Stored data entries:
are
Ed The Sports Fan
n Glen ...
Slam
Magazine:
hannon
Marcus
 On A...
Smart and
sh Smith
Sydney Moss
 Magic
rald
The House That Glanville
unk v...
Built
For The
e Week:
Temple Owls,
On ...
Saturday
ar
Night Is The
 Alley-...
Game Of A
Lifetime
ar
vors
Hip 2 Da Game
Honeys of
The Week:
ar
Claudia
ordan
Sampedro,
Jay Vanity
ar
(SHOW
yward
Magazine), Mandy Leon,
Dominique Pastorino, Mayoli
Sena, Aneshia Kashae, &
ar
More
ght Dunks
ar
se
...
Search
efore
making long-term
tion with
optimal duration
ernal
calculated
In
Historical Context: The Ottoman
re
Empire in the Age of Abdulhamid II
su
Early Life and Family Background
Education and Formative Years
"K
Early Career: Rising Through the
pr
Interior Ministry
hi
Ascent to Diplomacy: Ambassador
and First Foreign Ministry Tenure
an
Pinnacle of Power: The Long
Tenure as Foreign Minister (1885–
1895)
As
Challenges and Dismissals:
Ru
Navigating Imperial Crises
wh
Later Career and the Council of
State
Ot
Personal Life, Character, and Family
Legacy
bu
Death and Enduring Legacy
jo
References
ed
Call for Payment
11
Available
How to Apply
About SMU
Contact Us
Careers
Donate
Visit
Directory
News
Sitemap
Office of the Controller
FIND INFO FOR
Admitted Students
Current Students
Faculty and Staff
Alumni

## What the task asks
Whenever a line above has the word "Foreign" in it, copy that line.

## Exercise answer
and First Foreign Ministry Tenure
Tenure as Foreign Minister (1885–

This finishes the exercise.